Primary lateral sclerosis is associated with relentlessly progressive motor connectome degeneration. Clinical disability in PLS is likely to stem from a combination of intra- and inter-hemispheric connectivity decline and primary, pre- and supplementary motor cortex degeneration. Simple 'bedside' clinical tools, such as tapping rates, are excellent proxies of the integrity of the relevant fibres of the contralateral corticospinal tract.

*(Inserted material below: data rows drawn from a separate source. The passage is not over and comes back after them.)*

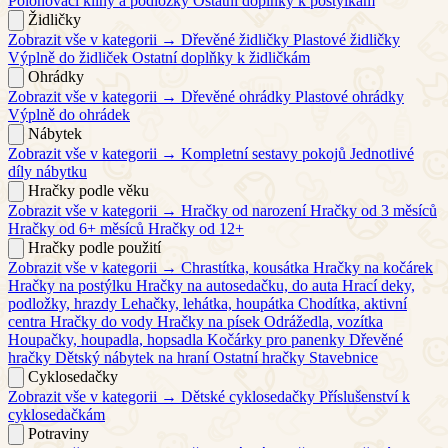
Polohovací klíny a podložky
Ostatní doplňky k postýlkám
Židličky
Zobrazit vše v kategorii →
Dřevěné židličky
Plastové židličky
Výplně do židliček
Ostatní doplňky k židličkám
Ohrádky
Zobrazit vše v kategorii →
Dřevěné ohrádky
Plastové ohrádky
Výplně do ohrádek
Nábytek
Zobrazit vše v kategorii →
Kompletní sestavy pokojů
Jednotlivé
díly nábytku
Hračky podle věku
Zobrazit vše v kategorii →
Hračky od narození
Hračky od 3 měsíců
Hračky od 6+ měsíců
Hračky od 12+
Hračky podle použití
Zobrazit vše v kategorii →
Chrastítka, kousátka
Hračky na kočárek
Hračky na postýlku
Hračky na autosedačku, do auta
Hrací deky,
podložky, hrazdy
Lehačky, lehátka, houpátka
Chodítka, aktivní
centra
Hračky do vody
Hračky na písek
Odrážedla, vozítka
Houpačky, houpadla, hopsadla
Kočárky pro panenky
Dřevěné
hračky
Dětský nábytek na hraní
Ostatní hračky
Stavebnice
Cyklosedačky
Zobrazit vše v kategorii →
Dětské cyklosedačky
Příslušenství k
cyklosedačkám
Potraviny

原发性侧索硬化症(PLS)是一种进行性上运动神经元疾病,会导致严重的临床残疾。症状通常仅与初级运动皮层变性有关,而运动前区、辅助运动区、皮质延髓和半球间连接改变的作用则不太明确。
在一项单中心、前瞻性、纵向神经影像学研究中,对41例PLS患者进行了调查。患者接受了标准化神经影像学检查、全外显子测序的基因分析,以及包括上运动神经元评分、敲击速率、镜像运动、痉挛评估、认知筛查和假性球麻痹评估在内的全面临床评估。来自108名健康对照者的纵向神经影像学数据用于图像解读。实施了标准化成像方案,包括三维T1加权结构成像、扩散张量成像和静息态功能磁共振成像。在进行躯体定位分割后,进行皮质厚度分析、概率性纤维束成像、血氧水平依赖信号分析和脑干容积测定,以横断面和纵向评估皮质、脑干、皮质延髓和半球间的连接改变。
我们的数据证实了PLS患者存在进行性初级运动皮层变性、明显的辅助运动区和运动前区受累、进行性脑干萎缩、皮质延髓和半球间失联,以及临床上下运动神经元评分与躯体定位连接指数之间的密切关联。
原发性侧索硬化症与持续进展的运动连接组变性有关。PLS的临床残疾可能源于半球内和半球间连接下降以及初级、运动前区和辅助运动皮层变性的综合作用。简单的“床边”临床工具,如敲击速率,是对侧皮质脊髓束相关纤维完整性的良好替代指标。